PROBLEM STATEMENT: Your reply should consist only of the lines from the one with "سورة الحديد" through the end of the entries, transcribed exactly. Pictures stay out.

+ + + + + + +

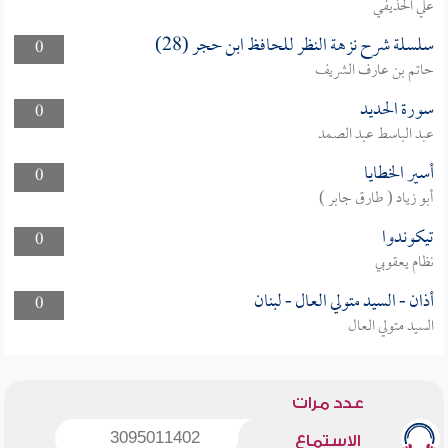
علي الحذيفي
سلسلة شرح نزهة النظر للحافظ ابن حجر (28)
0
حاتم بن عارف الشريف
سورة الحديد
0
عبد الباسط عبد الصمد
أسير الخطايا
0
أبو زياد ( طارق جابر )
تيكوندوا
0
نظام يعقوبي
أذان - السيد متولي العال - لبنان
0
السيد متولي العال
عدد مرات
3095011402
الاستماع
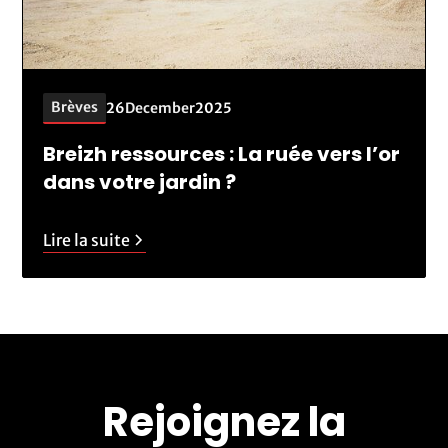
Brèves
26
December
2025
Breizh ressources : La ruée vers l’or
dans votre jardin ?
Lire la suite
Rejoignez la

+ + + + + + +

RESPONSE FOR THIS EXERCISE:
سورة الحديد
0
عبد الباسط عبد الصمد
أسير الخطايا
0
أبو زياد ( طارق جابر )
تيكوندوا
0
نظام يعقوبي
أذان - السيد متولي العال - لبنان
0
السيد متولي العال
عدد مرات
3095011402
الاستماع
Brèves
26
December
2025
Breizh ressources : La ruée vers l’or
dans votre jardin ?
Lire la suite
Rejoignez la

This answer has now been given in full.